> Source material:

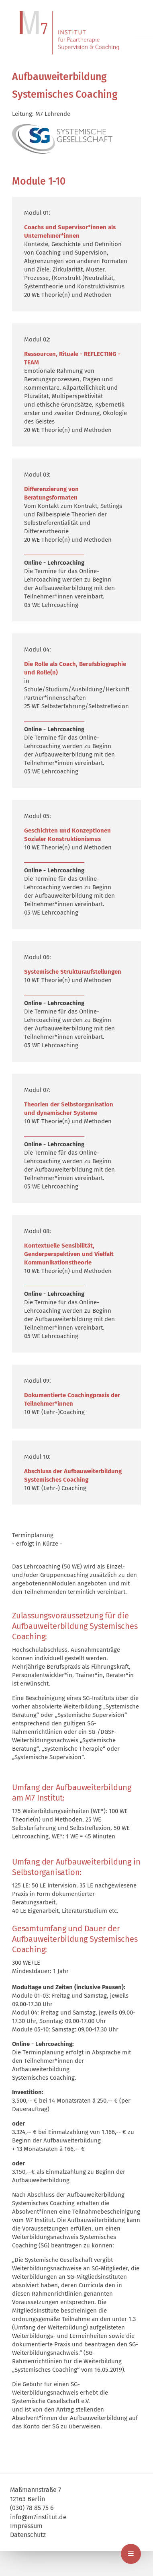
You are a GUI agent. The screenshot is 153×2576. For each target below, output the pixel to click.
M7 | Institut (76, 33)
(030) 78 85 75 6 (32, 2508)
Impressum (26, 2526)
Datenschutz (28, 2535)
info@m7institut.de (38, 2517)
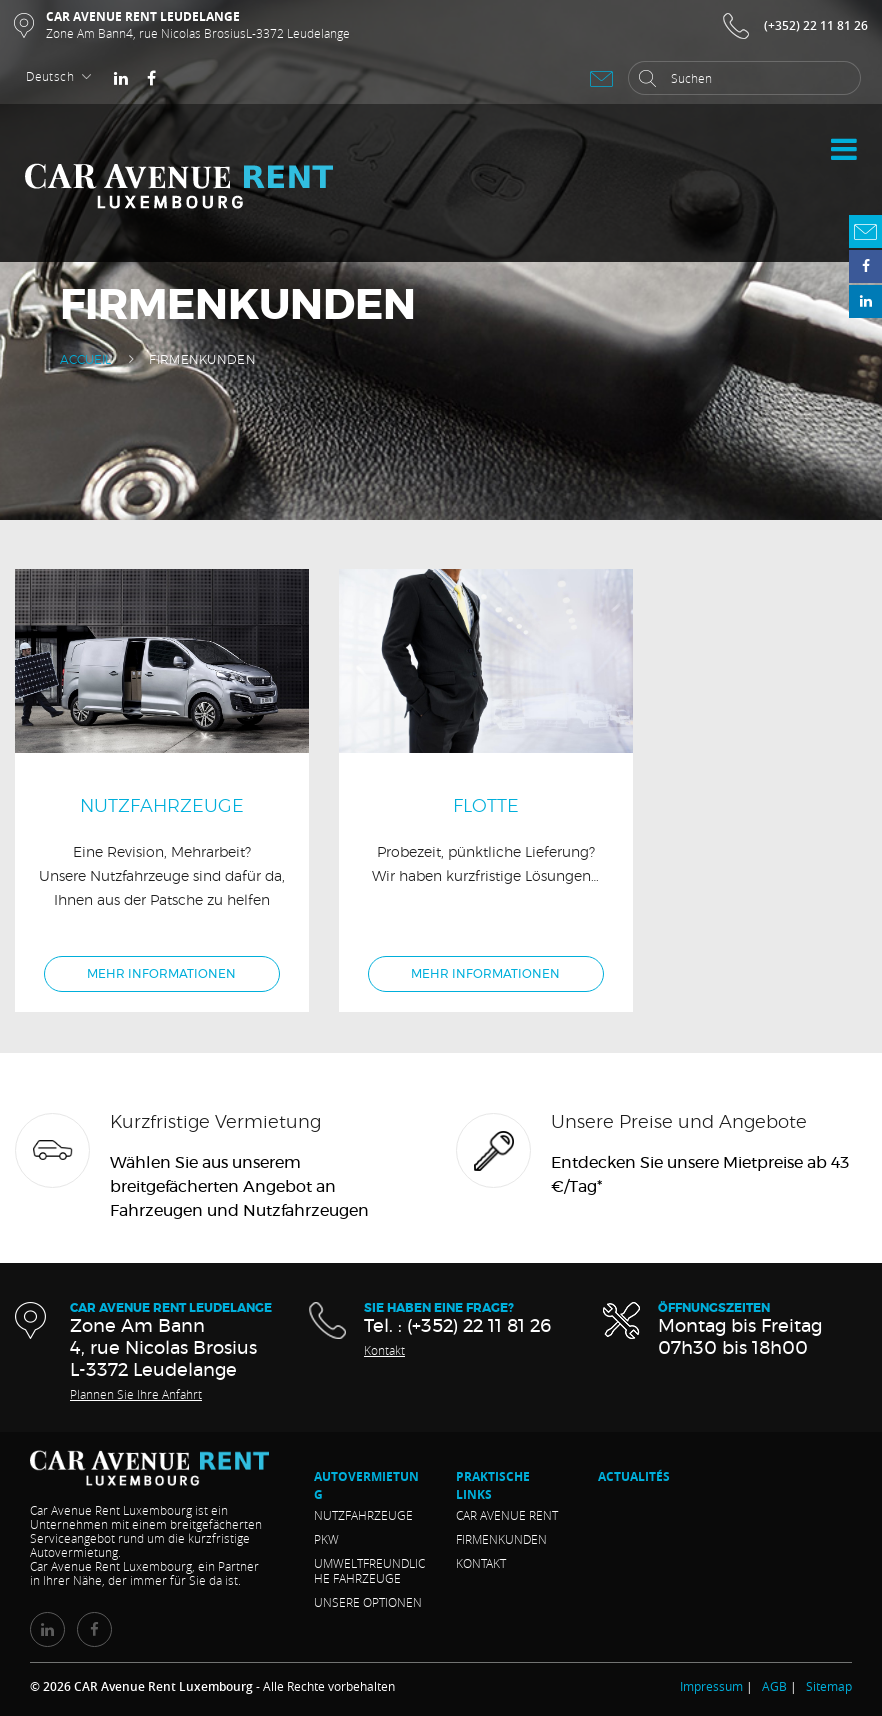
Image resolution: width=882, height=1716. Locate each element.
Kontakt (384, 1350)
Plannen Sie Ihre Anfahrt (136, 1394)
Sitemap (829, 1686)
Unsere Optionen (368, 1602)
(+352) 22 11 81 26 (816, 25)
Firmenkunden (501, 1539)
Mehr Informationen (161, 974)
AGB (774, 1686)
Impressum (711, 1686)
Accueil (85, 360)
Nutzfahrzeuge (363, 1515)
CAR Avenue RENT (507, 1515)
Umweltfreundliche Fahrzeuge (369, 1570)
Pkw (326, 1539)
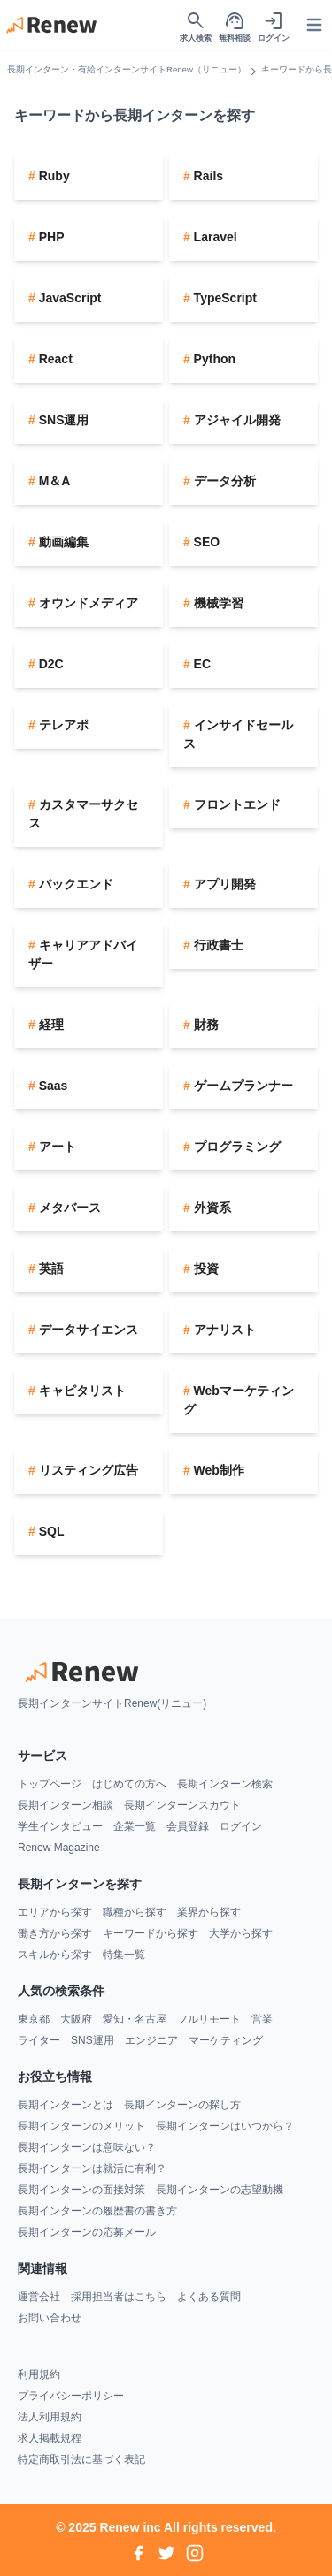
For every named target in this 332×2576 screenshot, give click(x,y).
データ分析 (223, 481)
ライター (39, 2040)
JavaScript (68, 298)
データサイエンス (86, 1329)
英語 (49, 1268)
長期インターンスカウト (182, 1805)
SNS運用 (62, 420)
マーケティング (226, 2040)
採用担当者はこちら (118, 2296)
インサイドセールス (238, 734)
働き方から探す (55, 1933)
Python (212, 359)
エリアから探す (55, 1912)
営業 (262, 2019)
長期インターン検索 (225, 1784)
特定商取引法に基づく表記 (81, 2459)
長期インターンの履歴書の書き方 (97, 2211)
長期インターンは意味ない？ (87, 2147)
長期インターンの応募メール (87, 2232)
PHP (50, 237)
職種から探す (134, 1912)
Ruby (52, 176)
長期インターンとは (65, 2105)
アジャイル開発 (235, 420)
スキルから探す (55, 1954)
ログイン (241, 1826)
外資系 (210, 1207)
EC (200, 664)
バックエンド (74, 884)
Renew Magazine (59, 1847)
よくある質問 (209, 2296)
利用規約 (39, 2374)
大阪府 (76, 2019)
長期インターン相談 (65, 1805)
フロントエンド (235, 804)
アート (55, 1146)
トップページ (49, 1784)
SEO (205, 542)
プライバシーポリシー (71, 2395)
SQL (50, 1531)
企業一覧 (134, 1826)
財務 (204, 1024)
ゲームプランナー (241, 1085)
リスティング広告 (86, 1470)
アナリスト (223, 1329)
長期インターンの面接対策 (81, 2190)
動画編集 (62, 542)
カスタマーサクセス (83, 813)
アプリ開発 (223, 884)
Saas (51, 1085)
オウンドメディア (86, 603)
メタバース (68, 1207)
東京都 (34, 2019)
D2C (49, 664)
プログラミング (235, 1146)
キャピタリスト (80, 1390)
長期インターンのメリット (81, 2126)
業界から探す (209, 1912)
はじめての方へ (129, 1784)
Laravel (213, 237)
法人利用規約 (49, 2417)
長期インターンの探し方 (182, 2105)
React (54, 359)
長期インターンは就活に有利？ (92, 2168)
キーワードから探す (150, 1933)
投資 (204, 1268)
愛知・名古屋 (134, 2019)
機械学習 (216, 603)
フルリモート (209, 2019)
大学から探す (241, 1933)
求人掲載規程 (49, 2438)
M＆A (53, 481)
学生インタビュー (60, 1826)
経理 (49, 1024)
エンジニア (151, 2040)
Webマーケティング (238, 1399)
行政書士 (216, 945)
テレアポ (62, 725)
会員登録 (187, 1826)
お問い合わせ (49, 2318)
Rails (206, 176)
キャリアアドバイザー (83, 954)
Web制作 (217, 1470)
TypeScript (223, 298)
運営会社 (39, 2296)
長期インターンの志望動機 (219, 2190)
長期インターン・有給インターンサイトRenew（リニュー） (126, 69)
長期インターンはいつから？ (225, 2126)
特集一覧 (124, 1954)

...

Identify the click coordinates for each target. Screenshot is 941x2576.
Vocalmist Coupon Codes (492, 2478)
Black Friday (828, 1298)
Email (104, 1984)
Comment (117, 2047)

> Problem statement: Transcribe the records above from the line holding "Python (212, 359)" down to the line holding "よくある質問 (209, 2296)", inclusive, without adding anything.

> Answer:
Python (212, 359)
エリアから探す (55, 1912)
営業 (262, 2019)
長期インターン検索 (225, 1784)
特定商取引法に基づく表記 (81, 2459)
長期インターンの履歴書の書き方 (97, 2211)
長期インターンは意味ない？ (87, 2147)
長期インターンの応募メール (87, 2232)
PHP (50, 237)
職種から探す (134, 1912)
Ruby (52, 176)
長期インターンとは (65, 2105)
アジャイル開発 (235, 420)
スキルから探す (55, 1954)
ログイン (241, 1826)
外資系 (210, 1207)
EC (200, 664)
バックエンド (74, 884)
Renew Magazine (59, 1847)
よくある質問 (209, 2296)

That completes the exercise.